▸ WHAT YOU WILL DO
Exclude the pictures, then restate every entry below exactly.

▸ SUPPLIED MATERIAL
· · ·

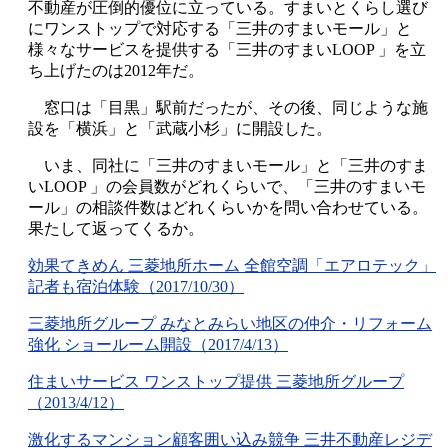
不動産が圧倒的優位に立っている。すまいとくらし選び
にワンストップで対応する「三井のすまいモール」と
様々なサービスを提供する「三井のすまいLOOP 」を立
ち上げたのは2012年だ。
窓口は「目黒」駅前だったが、その後、同じような施
設を「横浜」と「武蔵小杉」に開設した。
いま、同社に「三井のすまいモール」と「三井のすま
いLOOP 」の会員数がどれくらいで、「三井のすまいモ
ール」の相談件数はどれくらいかを問い合わせている。
果たして返ってくるか。
効果てきめん 三菱地所ホーム 全館空調「エアロテック」
記者も宿泊体験（2017/10/30）
三菱地所グループ みなとみらい地区の仲介・リフォーム
強化 ショールーム開設（2017/4/13）
住まいサービス ワンストップ提供 三菱地所グループ
（2013/4/12）
激化するマンション顧客囲い込み競争 三井不動産レジデ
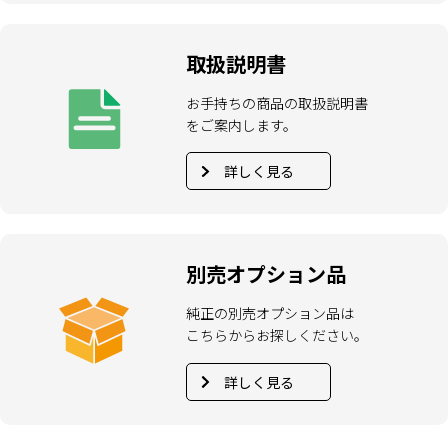
取扱説明書
お手持ちの商品の取扱説明書
をご案内します。
詳しく見る
別売オプション品
純正の別売オプション品は
こちらからお探しください。
詳しく見る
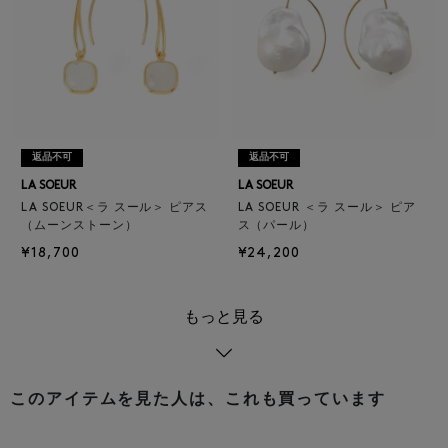
返品不可
返品不可
LA SOEUR
LA SOEUR
LA SOEUR＜ラ スール＞ ピアス
LA SOEUR ＜ラ スール＞ ピア
（ムーンストーン）
ス（パール）
¥18,700
¥24,200
もっと見る
このアイテムを見た人は、これも買っています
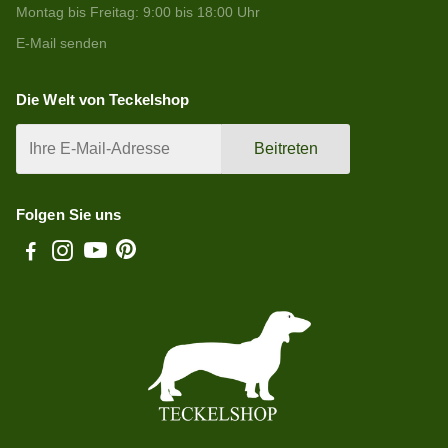
Montag bis Freitag: 9:00 bis 18:00 Uhr
E-Mail senden
Die Welt von Teckelshop
Beitreten
Folgen Sie uns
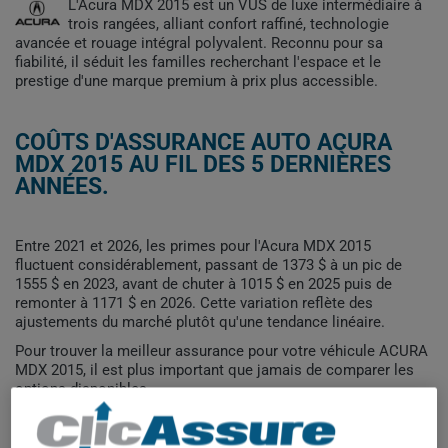
L'Acura MDX 2015 est un VUS de luxe intermédiaire à
trois rangées, alliant confort raffiné, technologie
avancée et rouage intégral polyvalent. Reconnu pour sa
fiabilité, il séduit les familles recherchant l'espace et le
prestige d'une marque premium à prix plus accessible.
COÛTS D'ASSURANCE AUTO ACURA
MDX 2015 AU FIL DES 5 DERNIÈRES
ANNÉES.
Entre 2021 et 2026, les primes pour l'Acura MDX 2015
fluctuent considérablement, passant de 1373 $ à un pic de
1555 $ en 2023, avant de chuter à 1015 $ en 2025 puis de
remonter à 1171 $ en 2026. Cette variation reflète des
ajustements du marché plutôt qu'une tendance linéaire.
Pour trouver la meilleur assurance pour votre véhicule ACURA
MDX 2015, il est plus important que jamais de comparer les
options disponibles.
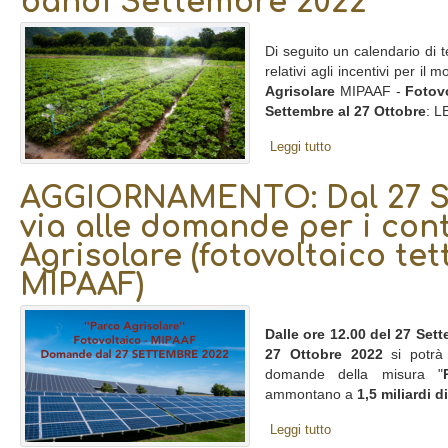
bandi Settembre 2022
Di seguito un calendario di
relativi agli incentivi per il 
Agrisolare
MIPAAF -
Fotov
Settembre al 27 Ottobre
: L
Leggi tutto
AGGIORNAMENTO: Dal 27 S
via alle domande per i con
Agrisolare (fotovoltaico tett
MIPAAF)
Dalle ore 12.00 del 27 Set
27 Ottobre 2022
si potrà 
domande della misura "
ammontano a
1,5 miliardi d
Leggi tutto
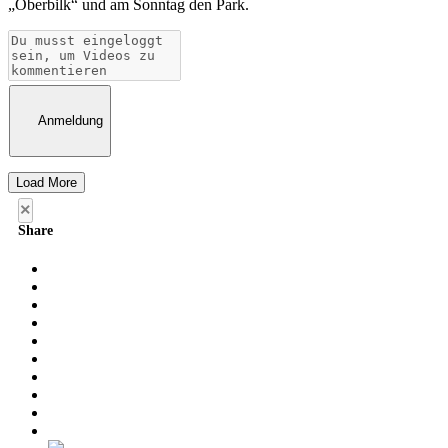
„Oberbilk“ und am Sonntag den Park.
Anmeldung
Load More
×
Share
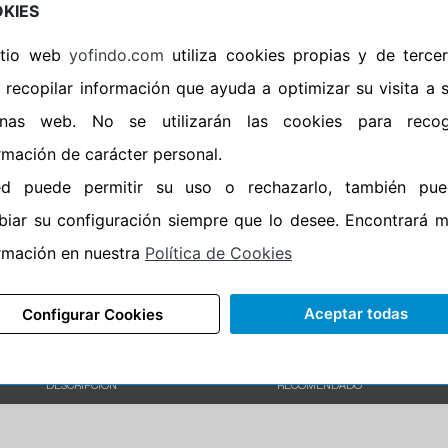
KIES
•
Banda blanca
No
sitio web
yofindo.com
utiliza cookies propias y de terce
•
No
 recopilar información que ayuda a optimizar su visita a 
•
Calidad
BUDGET
inas web. No se utilizarán las cookies para recog
•
P.O.R.
No
rmación de carácter personal.
•
Oportunidad
No
ed puede permitir su uso o rechazarlo, también pue
•
Etiqueta energética
Información Epr
iar su configuración siempre que lo desee. Encontrará 
rmación en nuestra
Política de Cookies
Aceptar todas
Configurar Cookies
DESCRIPCIÓN
RECOMENDADO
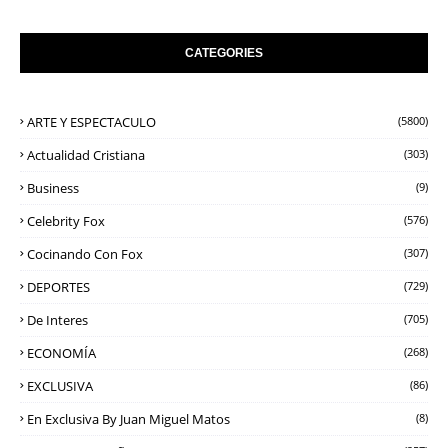
CATEGORIES
ARTE Y ESPECTACULO
(5800)
Actualidad Cristiana
(303)
Business
(9)
Celebrity Fox
(576)
Cocinando Con Fox
(307)
DEPORTES
(729)
De Interes
(705)
ECONOMÍA
(268)
EXCLUSIVA
(86)
En Exclusiva By Juan Miguel Matos
(8)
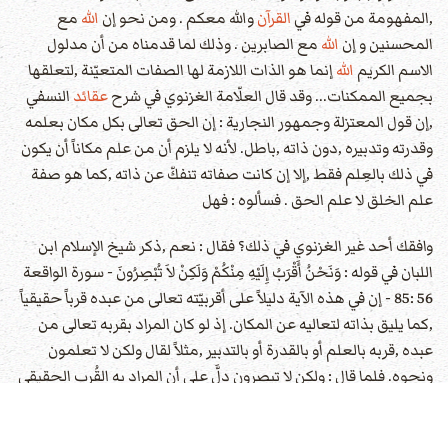
,المفهومة من قوله في
القرآن
والله معكم . ومن نحو إن
الله
مع
المحسنين و إن
الله
مع الصابرين . وذلك لما قدمناه من أن مدلول
الاسم الكريم
الله
إنما هو الذات اللازمة لها الصفات المتعيّنة ,لتعلقها
بجميع الممكنات... وقد قال العلّامة الغزنوي في شرح
عقائد
النسفي
,إن قول المعتزلة وجمهور النجارية : إن الحق تعالى بكل مكان بعلمه
وقدرته وتدبيره ,دون ذاته ,باطل. لأنه لا يلزم أن من علم مكاناً أن يكون
في ذلك بالعِلم فقط ,إلا إن كانت صفاته تنفكّ عن ذاته ,كما هو صفة
علم الخلق لا علم الحق . فسألوه : فهل
وافقك أحد غير الغزنوي في ذلك؟ فقال : نعم ,ذكر شيخ الإسلام ابن
اللبان في قوله : وَنَحْنُ أَقْرَبُ إِلَيْهِ مِنْكُمْ وَلَكِنْ لاَ تُبْصِرُونَ - سورة الواقعة
56 :85 - إن في هذه الآية دليلاً على أقربيّته تعالى من عبده قرباً حقيقياً
,كما يليق بذاته لتعاليه عن المكان. إذ لو كان المراد بقربه تعالى من
عبده ,قربه بالعلم أو بالقدرة أو بالتدبير ,مثلاً لقال ولكن لا تعلمون
ونحوه. فلما قال : ولكن لا تبصرون دلَّ على أن المراد به القُرب الحقيقي
المدرك بالبصر ,لو كشف
الله
عن بصرنا. فإن من المعلوم أن البصر لا
يتعلق لإدراكه بالصفات المعنوية ,وإنما يتعلق بالحقائق المرئية. قال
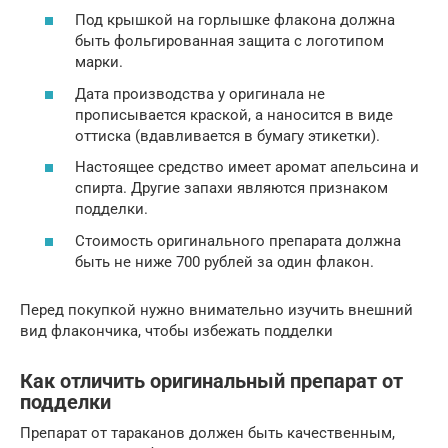
Под крышкой на горлышке флакона должна
быть фольгированная защита с логотипом
марки.
Дата производства у оригинала не
прописывается краской, а наносится в виде
оттиска (вдавливается в бумагу этикетки).
Настоящее средство имеет аромат апельсина и
спирта. Другие запахи являются признаком
подделки.
Стоимость оригинального препарата должна
быть не ниже 700 рублей за один флакон.
Перед покупкой нужно внимательно изучить внешний
вид флакончика, чтобы избежать подделки
Как отличить оригинальный препарат от
подделки
Препарат от тараканов должен быть качественным,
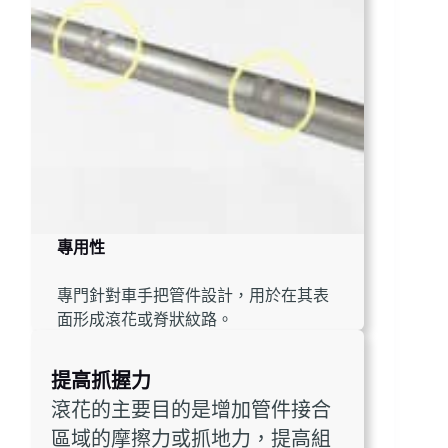
專用性
專門針對車手把管件設計，用於在其表
面形成滾花或脊狀紋路。
提高抓握力
滾花的主要目的是增加管件接合
區域的摩擦力或抓地力，提高組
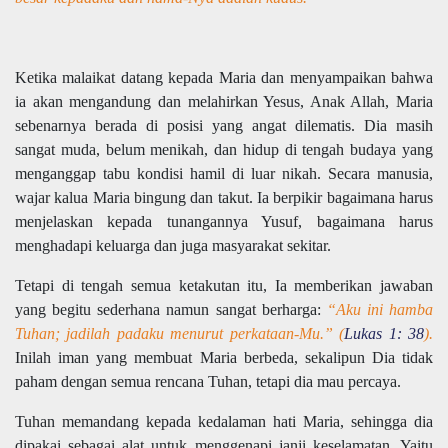
Ketika malaikat datang kepada Maria dan menyampaikan bahwa
ia akan mengandung dan melahirkan Yesus, Anak Allah, Maria
sebenarnya berada di posisi yang angat dilematis. Dia masih
sangat muda, belum menikah, dan hidup di tengah budaya yang
menganggap tabu kondisi hamil di luar nikah. Secara manusia,
wajar kalua Maria bingung dan takut. Ia berpikir bagaimana harus
menjelaskan kepada tunangannya Yusuf, bagaimana harus
menghadapi keluarga dan juga masyarakat sekitar.
Tetapi di tengah semua ketakutan itu, Ia memberikan jawaban
yang begitu sederhana namun sangat berharga:
“Aku ini hamba
Tuhan; jadilah padaku menurut perkataan-Mu.” (
Lukas 1: 38
).
Inilah iman yang membuat Maria berbeda, sekalipun Dia tidak
paham dengan semua rencana Tuhan, tetapi dia mau percaya.
Tuhan memandang kepada kedalaman hati Maria, sehingga dia
dipakai sebagai alat untuk menggenapi janji keselamatan. Yaitu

· · ·

▸ SOLUTION FOR THIS TASK
不動産が圧倒的優位に立っている。すまいとくらし選び
にワンストップで対応する「三井のすまいモール」と
様々なサービスを提供する「三井のすまいLOOP 」を立
ち上げたのは2012年だ。
窓口は「目黒」駅前だったが、その後、同じような施
設を「横浜」と「武蔵小杉」に開設した。
いま、同社に「三井のすまいモール」と「三井のすま
いLOOP 」の会員数がどれくらいで、「三井のすまいモ
ール」の相談件数はどれくらいかを問い合わせている。
果たして返ってくるか。
効果てきめん 三菱地所ホーム 全館空調「エアロテック」
記者も宿泊体験（2017/10/30）
三菱地所グループ みなとみらい地区の仲介・リフォーム
強化 ショールーム開設（2017/4/13）
住まいサービス ワンストップ提供 三菱地所グループ
（2013/4/12）
激化するマンション顧客囲い込み競争 三井不動産レジデ
取扱説明書
お手持ちの商品の取扱説明書
をご案内します。
詳しく見る
別売オプション品
純正の別売オプション品は
こちらからお探しください。
詳しく見る
返品不可
返品不可
LA SOEUR
LA SOEUR
LA SOEUR＜ラ スール＞ ピアス
LA SOEUR ＜ラ スール＞ ピア
（ムーンストーン）
ス（パール）
¥18,700
¥24,200
もっと見る
このアイテムを見た人は、これも買っています
Montag bis Freitag: 9:00 bis 18:00 Uhr
E-Mail senden
Die Welt von Teckelshop
Beitreten
Folgen Sie uns
L'Acura MDX 2015 est un VUS de luxe intermédiaire à
trois rangées, alliant confort raffiné, technologie
avancée et rouage intégral polyvalent. Reconnu pour sa
fiabilité, il séduit les familles recherchant l'espace et le
prestige d'une marque premium à prix plus accessible.
COÛTS D'ASSURANCE AUTO ACURA
MDX 2015 AU FIL DES 5 DERNIÈRES
ANNÉES.
Entre 2021 et 2026, les primes pour l'Acura MDX 2015
fluctuent considérablement, passant de 1373 $ à un pic de
1555 $ en 2023, avant de chuter à 1015 $ en 2025 puis de
remonter à 1171 $ en 2026. Cette variation reflète des
ajustements du marché plutôt qu'une tendance linéaire.
Pour trouver la meilleur assurance pour votre véhicule ACURA
MDX 2015, il est plus important que jamais de comparer les
options disponibles.
bandi Settembre 2022
Di seguito un calendario di
relativi agli incentivi per il 
Agrisolare
MIPAAF -
Fotov
Settembre al 27 Ottobre
: L
Leggi tutto
AGGIORNAMENTO: Dal 27 S
via alle domande per i con
Agrisolare (fotovoltaico tett
MIPAAF)
Dalle ore 12.00 del 27 Set
27 Ottobre 2022
si potrà 
domande della misura "
ammontano a
1,5 miliardi d
Leggi tutto
„Oberbilk“ und am Sonntag den Park.
Anmeldung
Load More
×
Share
KIES
•
Banda blanca
No
sitio web
yofindo.com
utiliza cookies propias y de terce
•
No
 recopilar información que ayuda a optimizar su visita a 
•
Calidad
BUDGET
inas web. No se utilizarán las cookies para recog
•
P.O.R.
No
rmación de carácter personal.
•
Oportunidad
No
ed puede permitir su uso o rechazarlo, también pue
•
Etiqueta energética
Información Epr
iar su configuración siempre que lo desee. Encontrará 
rmación en nuestra
Política de Cookies
Aceptar todas
Configurar Cookies
DESCRIPCIÓN
RECOMENDADO
CATEGORIES
ARTE Y ESPECTACULO
(5800)
Actualidad Cristiana
(303)
Business
(9)
Celebrity Fox
(576)
Cocinando Con Fox
(307)
DEPORTES
(729)
De Interes
(705)
ECONOMÍA
(268)
EXCLUSIVA
(86)
En Exclusiva By Juan Miguel Matos
(8)
,المفهومة من قوله في
القرآن
والله معكم . ومن نحو إن
الله
مع
المحسنين و إن
الله
مع الصابرين . وذلك لما قدمناه من أن مدلول
الاسم الكريم
الله
إنما هو الذات اللازمة لها الصفات المتعيّنة ,لتعلقها
بجميع الممكنات... وقد قال العلّامة الغزنوي في شرح
عقائد
النسفي
,إن قول المعتزلة وجمهور النجارية : إن الحق تعالى بكل مكان بعلمه
وقدرته وتدبيره ,دون ذاته ,باطل. لأنه لا يلزم أن من علم مكاناً أن يكون
في ذلك بالعِلم فقط ,إلا إن كانت صفاته تنفكّ عن ذاته ,كما هو صفة
علم الخلق لا علم الحق . فسألوه : فهل
وافقك أحد غير الغزنوي في ذلك؟ فقال : نعم ,ذكر شيخ الإسلام ابن
اللبان في قوله : وَنَحْنُ أَقْرَبُ إِلَيْهِ مِنْكُمْ وَلَكِنْ لاَ تُبْصِرُونَ - سورة الواقعة
56 :85 - إن في هذه الآية دليلاً على أقربيّته تعالى من عبده قرباً حقيقياً
,كما يليق بذاته لتعاليه عن المكان. إذ لو كان المراد بقربه تعالى من
عبده ,قربه بالعلم أو بالقدرة أو بالتدبير ,مثلاً لقال ولكن لا تعلمون
ونحوه. فلما قال : ولكن لا تبصرون دلَّ على أن المراد به القُرب الحقيقي
المدرك بالبصر ,لو كشف
الله
عن بصرنا. فإن من المعلوم أن البصر لا
يتعلق لإدراكه بالصفات المعنوية ,وإنما يتعلق بالحقائق المرئية. قال
Под крышкой на горлышке флакона должна
быть фольгированная защита с логотипом
марки.
Дата производства у оригинала не
прописывается краской, а наносится в виде
оттиска (вдавливается в бумагу этикетки).
Настоящее средство имеет аромат апельсина и
спирта. Другие запахи являются признаком
подделки.
Стоимость оригинального препарата должна
быть не ниже 700 рублей за один флакон.
Перед покупкой нужно внимательно изучить внешний
вид флакончика, чтобы избежать подделки
Как отличить оригинальный препарат от
подделки
Препарат от тараканов должен быть качественным,
專用性
專門針對車手把管件設計，用於在其表
面形成滾花或脊狀紋路。
提高抓握力
滾花的主要目的是增加管件接合
區域的摩擦力或抓地力，提高組
Ketika malaikat datang kepada Maria dan menyampaikan bahwa
ia akan mengandung dan melahirkan Yesus, Anak Allah, Maria
sebenarnya berada di posisi yang angat dilematis. Dia masih
sangat muda, belum menikah, dan hidup di tengah budaya yang
menganggap tabu kondisi hamil di luar nikah. Secara manusia,
wajar kalua Maria bingung dan takut. Ia berpikir bagaimana harus
menjelaskan kepada tunangannya Yusuf, bagaimana harus
menghadapi keluarga dan juga masyarakat sekitar.
Tetapi di tengah semua ketakutan itu, Ia memberikan jawaban
yang begitu sederhana namun sangat berharga:
“Aku ini hamba
Tuhan; jadilah padaku menurut perkataan-Mu.” (
Lukas 1: 38
).
Inilah iman yang membuat Maria berbeda, sekalipun Dia tidak
paham dengan semua rencana Tuhan, tetapi dia mau percaya.
Tuhan memandang kepada kedalaman hati Maria, sehingga dia
dipakai sebagai alat untuk menggenapi janji keselamatan. Yaitu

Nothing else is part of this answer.